Discussing the scene at the Knesset, Norcross and Auchincloss — both Democrats — also alluded to the violence at the U.S. Capitol surrounding the transfer of power in 2021, with Auchincloss calling the Israeli handover “an important lesson for us as a bipartisan delegation of American congressmen.”
Auchincloss said he saw the changes in regional Arab-Israeli dynamics mirrored within Israel, with the inclusion of the Ra’am (United Arab List) in the recently dissolved coalition.
“The fact of Arab participation is here to stay. Whether it’s two governments from now, three governments from now — this is now a way to build a governing majority in the Knesset,” he said. “This participation… is a crystallization in a vanguard of increasing Israeli Arab participation in all realms of politics and economics. And I really think that momentum is going to persist, even if it’s Likud-led and they’re not in the very next government.”

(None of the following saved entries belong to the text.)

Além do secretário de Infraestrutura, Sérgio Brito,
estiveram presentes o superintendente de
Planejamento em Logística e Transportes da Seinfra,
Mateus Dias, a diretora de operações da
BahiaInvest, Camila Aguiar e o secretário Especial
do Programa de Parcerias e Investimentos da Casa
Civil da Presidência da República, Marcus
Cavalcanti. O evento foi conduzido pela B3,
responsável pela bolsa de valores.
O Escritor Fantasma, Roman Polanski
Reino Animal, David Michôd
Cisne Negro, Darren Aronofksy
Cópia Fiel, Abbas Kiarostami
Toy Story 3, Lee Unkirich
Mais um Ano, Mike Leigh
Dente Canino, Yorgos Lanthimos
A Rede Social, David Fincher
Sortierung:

The Massachusetts legislator, who signed onto a letter in May calling on the administration to halt the evictions of 1,000 Palestinians in the Masafer Yatta region of the West Bank, said that after the trip he has a “much more granular understanding” of the “geographic and political reality of the settlements.”

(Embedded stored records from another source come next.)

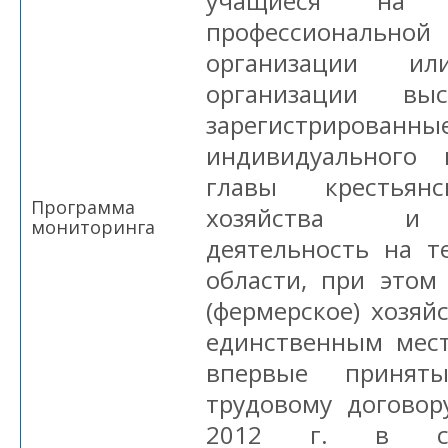
учащиеся на 
профессионально
организации ил
организации выс
зарегистриров
индивидуального
главы крестьянс
Программа
хозяйства и 
мониторинга
деятельность на т
области, при этом
(фермерское) хозяй
единственным мест
впервые приня
трудовому договор
2012 г. в сель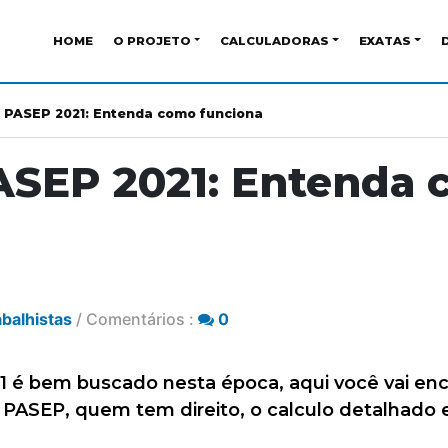
HOME
O PROJETO
CALCULADORAS
EXATAS
o PASEP 2021: Entenda como funciona
ASEP 2021: Entenda
abalhistas
/ Comentários :
0
1 é bem buscado nesta época, aqui você vai enc
 PASEP, quem tem direito, o calculo detalhado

Auchincloss criticized “settlements that are illegal under Israeli law” as an “aggravating force” which could also harm the goal of advancing Arab-Israeli relations, but added that many current Israeli settlements would likely have to be incorporated into Israel’s borders under a final-status agreement between the Israelis and Palestinians.
“The potential deal is pretty clear — 80% of the settlements are on like 4% of West Bank land, and a huge portion of the population that’s living there. Clearly that’s going to have to go inside the Israeli… border,” he said. “What to do with the other 20% needs to be worked out as part of the final-status agreement. The [Palestinian] right to return is probably much, much more challenging actually of an issue than much of the settlement stuff.”
Auchincloss told JI last month that he had signed onto the evictions letter because he is a “proponent of shrinking the conflict” and believed that conducting the evictions “aggravates and widens it.”
Bacon said he challenged some PA leaders on why they had not accepted previous efforts to advance a two-state solution “with most everything [they] wanted” and asked “what’s it going to take to get you to a spot where you can make peace?” But, he said, the officials “evaded” the question.
Bacon said he believes that “peace with the Palestinians goes through peace with [other Arab states] first,” and urged Biden not to “put the Palestinians in the front seat.”
Turner said bluntly that “you can’t have a resolution” with the PA because it “doesn’t have authority or an ability to govern,” noting Hamas’ partial control over the Palestinian territories.
Auchincloss said the PA needs to “offer vision and hope” through “competent governance” and “neutralizing Hamas.”
Norcross sounded a note of optimism, saying “there is hope, there’s no question about it” and that Israelis and Palestinians alike are hoping that the president’s visit “might spur a break in the conversation.”
Upton — despite being a 35-year veteran of Congress and having worked on a range of Israel issues over the years — had not been to Israel before the recent trip. He said he gained a new appreciation of the “constant fear” that Israelis face from regular rocket attacks targeting the country, comparing it to “ever-present” fears domestically about mass shootings.
“It’s imperative that they have the proper security knowing that there are some people that want to make Israel into a rock pile,” he said.
Bacon, a retired Air Force general who spent time in Israel during his military career working on joint missile defense programs said he was also “a bit floored” by Israel’s advances in air defense laser technology.
Turner, who is set to lead the House Intelligence Committee next year if Republicans retake the House, previewed plans for a “major trip” with committee members to Israel, Jordan and Egypt next year.